RELATED: Solved! Why Are Trees Painted White?

Bloody Trees

Closeup of bloodwood tree with trunk oozing the vivid red sap on a sunny day in Darwin, Australia

Imagine walking through the woods and coming upon not one, but several, blood-stained trees. Needless to say, you’d be creeped out and hoping you mistakenly walked onto the set of a horror movie. However, if the trees you’ve stumbled upon are muur-muurpa trees in Australia, then you don’t have anything to worry about. The “blood” that seems to be smeared over the bark is actually just the dark red sap they produce. Years ago, members of Australian Aboriginal groups used to grind the blood-red sap and use it to make an antiseptic gum for treating cuts, colds, and other ailments.

RELATED:  Pretty Plants That Stink!

Walking Trees

Socratea exorrhiza, the walking tree in a jungle in Costa Rica

The walking palm appears to have several legs. According to legend, these trees actually do “walk” across the rainforest floor to find areas where more sunlight is present. If you go on a tour through the rainforest in Central or South America, your guide might tell you that the trees—which have multiple roots instead of a single stump—periodically sprout new roots in the direction they want to go and let some of the roots on the opposite side die. However, despite all of the legends and mystery around these trees, many scientists doubt that walking palms can actually walk, but they definitely look like they’re following you!
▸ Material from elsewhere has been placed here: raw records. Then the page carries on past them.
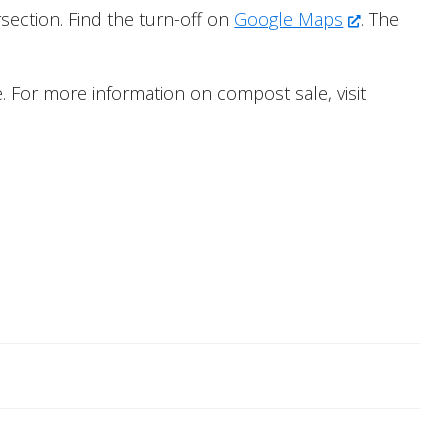
section. Find the turn-off on
Google Maps
. The
. For more information on compost sale, visit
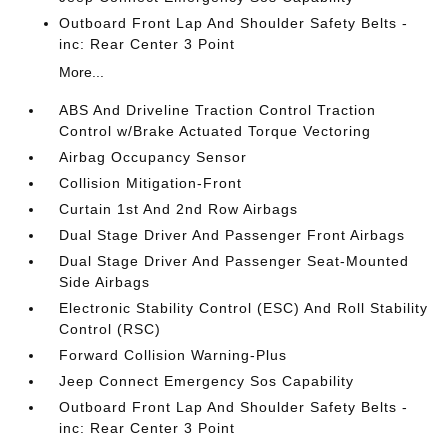
Outboard Front Lap And Shoulder Safety Belts -
inc: Rear Center 3 Point
More...
ABS And Driveline Traction Control Traction
Control w/Brake Actuated Torque Vectoring
Airbag Occupancy Sensor
Collision Mitigation-Front
Curtain 1st And 2nd Row Airbags
Dual Stage Driver And Passenger Front Airbags
Dual Stage Driver And Passenger Seat-Mounted
Side Airbags
Electronic Stability Control (ESC) And Roll Stability
Control (RSC)
Forward Collision Warning-Plus
Jeep Connect Emergency Sos Capability
Outboard Front Lap And Shoulder Safety Belts -
inc: Rear Center 3 Point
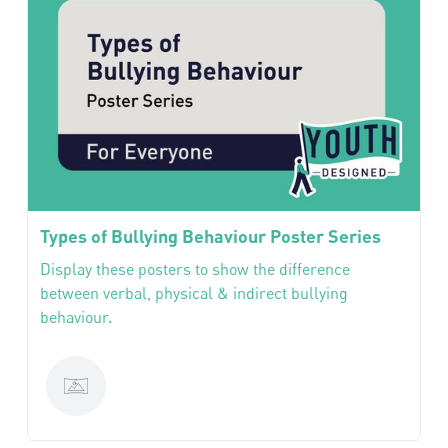
Types of Bullying Behaviour Poster Series
Display these posters to show the difference
between verbal, physical & indirect bullying
behaviour.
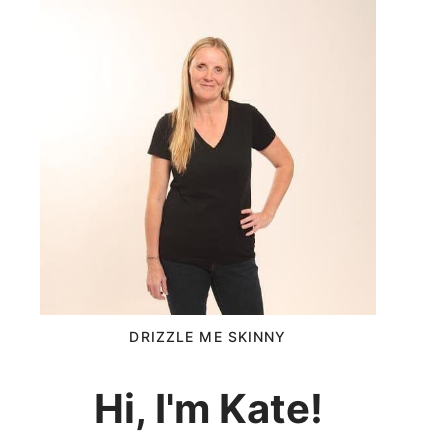
DRIZZLE ME SKINNY
Hi, I'm Kate!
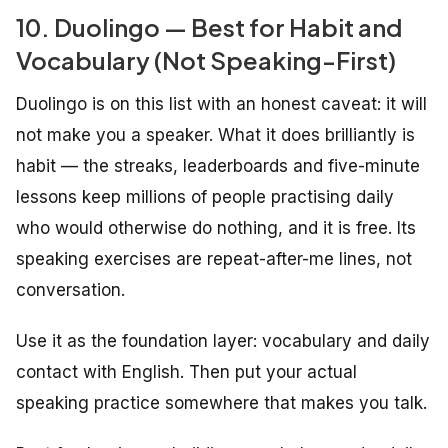
10. Duolingo — Best for Habit and
Vocabulary (Not Speaking-First)
Duolingo is on this list with an honest caveat: it will
not make you a speaker. What it does brilliantly is
habit — the streaks, leaderboards and five-minute
lessons keep millions of people practising daily
who would otherwise do nothing, and it is free. Its
speaking exercises are repeat-after-me lines, not
conversation.
Use it as the foundation layer: vocabulary and daily
contact with English. Then put your actual
speaking practice somewhere that makes you talk.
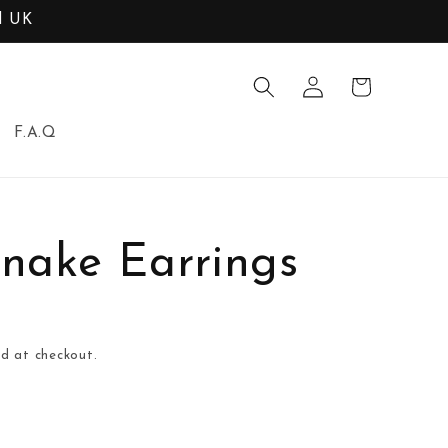
d UK
Log
Cart
in
F.A.Q
nake Earrings
d at checkout.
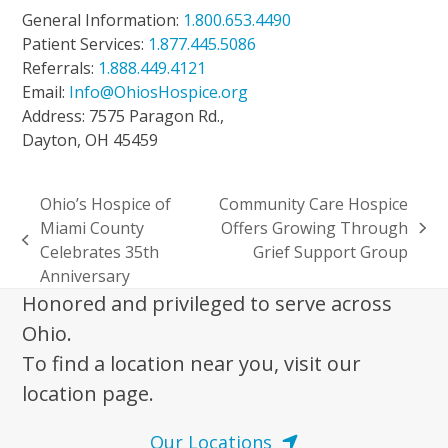
General Information:
1.800.653.4490
Patient Services:
1.877.445.5086
Referrals:
1.888.449.4121
Email:
Info@OhiosHospice.org
Address: 7575 Paragon Rd.,
Dayton, OH 45459
Ohio’s Hospice of
Community Care Hospice
Miami County
Offers Growing Through
next
previous
Celebrates 35th
Grief Support Group
post:
post:
Anniversary
Honored and privileged to serve across
Ohio.
To find a location near you, visit our
location page.
Our Locations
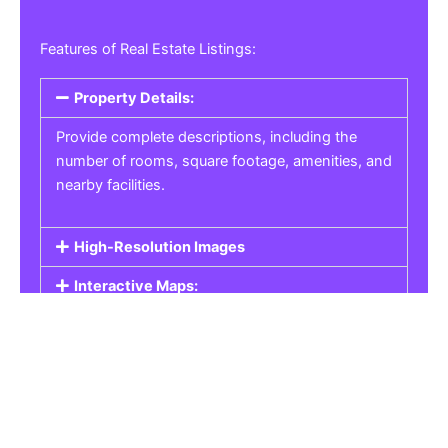
Features of Real Estate Listings:
Property Details:
Provide complete descriptions, including the
number of rooms, square footage, amenities, and
nearby facilities.
High-Resolution Images
Interactive Maps:
Property Pricing:
Real Estate Listings
Get the best property, homes, schools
RELATED: 7 Common Tree Diseases and How to Treat Them Before it’s Too Late

Strangled Trees

Strangler fig on a old tree in a public park in the center of Sri Lanka. The fig will slowly over the years kill its host.
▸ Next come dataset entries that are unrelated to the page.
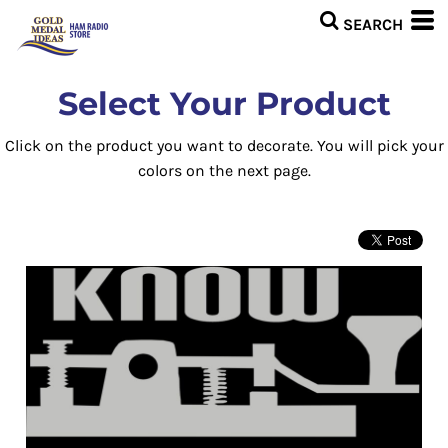
Select Your Product
Click on the product you want to decorate. You will pick your
colors on the next page.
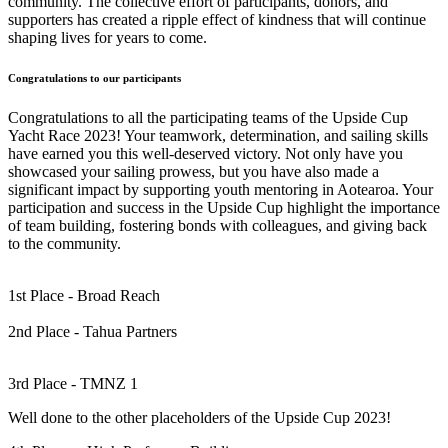
community. The collective effort of participants, donors, and
supporters has created a ripple effect of kindness that will continue
shaping lives for years to come.
Congratulations to our participants
Congratulations to all the participating teams of the Upside Cup
Yacht Race 2023! Your teamwork, determination, and sailing skills
have earned you this well-deserved victory. Not only have you
showcased your sailing prowess, but you have also made a
significant impact by supporting youth mentoring in Aotearoa. Your
participation and success in the Upside Cup highlight the importance
of team building, fostering bonds with colleagues, and giving back
to the community.
1st Place - Broad Reach
2nd Place - Tahua Partners
3rd Place - TMNZ 1
Well done to the other placeholders of the Upside Cup 2023!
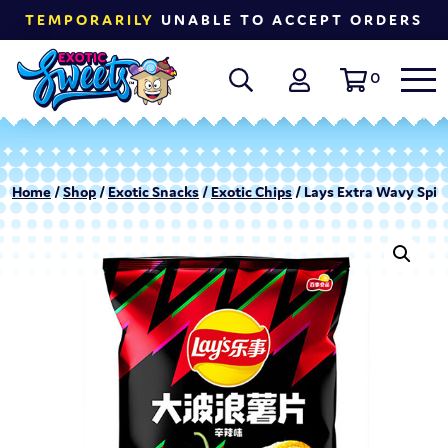
TEMPORARILY
UNABLE TO ACCEPT ORDERS
0
Home
/
Shop
/
Exotic Snacks
/
Exotic Chips
/ Lays Extra Wavy Spicy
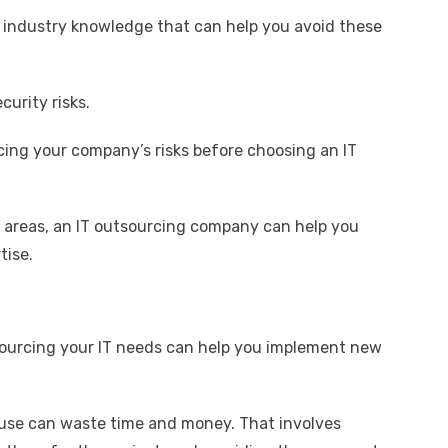
 industry knowledge that can help you avoid these
urity risks.
ing your company’s risks before choosing an IT
se areas, an IT outsourcing company can help you
tise.
tsourcing your IT needs can help you implement new
use can waste time and money. That involves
Humans aren’t the only ones that can threaten trees. Sometimes other plants can put them in serious danger, too. The strangler fig, found in tropical and subtropical climates ranging from Australia to Florida in the United States, starts out as a small seed that grows on high branches of other trees. However, over time, these small seeds grow, eventually shooting roots down the trunk of the tree it’s growing on. The roots wrap themselves tightly around the tree and anchor themselves securely in the soil. Once they’ve hit the ground, the roots grow stronger and thicker, effectively strangling the original tree and depriving it of water and nutrients. It’s no wonder that the Spanish word for strangler figs is matapalo, which translates to tree-killer.

RELATED: Beware of These 14 Pests That Only Come Out at Night

Spike-Covered Trees

Young red thorn and colorful autumnal foliage on branch of honey locust in October

The bark of a honey locust tree is covered with huge spikes, giving it a very creepy appearance. These thorns—which can be up to 8 inches long—have sharp tips and are clustered together, almost as if there are clumps of barbed wire all over the tree. Honey locust trees can be found in the eastern and central portions of the United States. If you notice one of these trees, keep your eyes peeled when walking by it to make sure you don’t step on a sharp thorn that has dropped from its bark.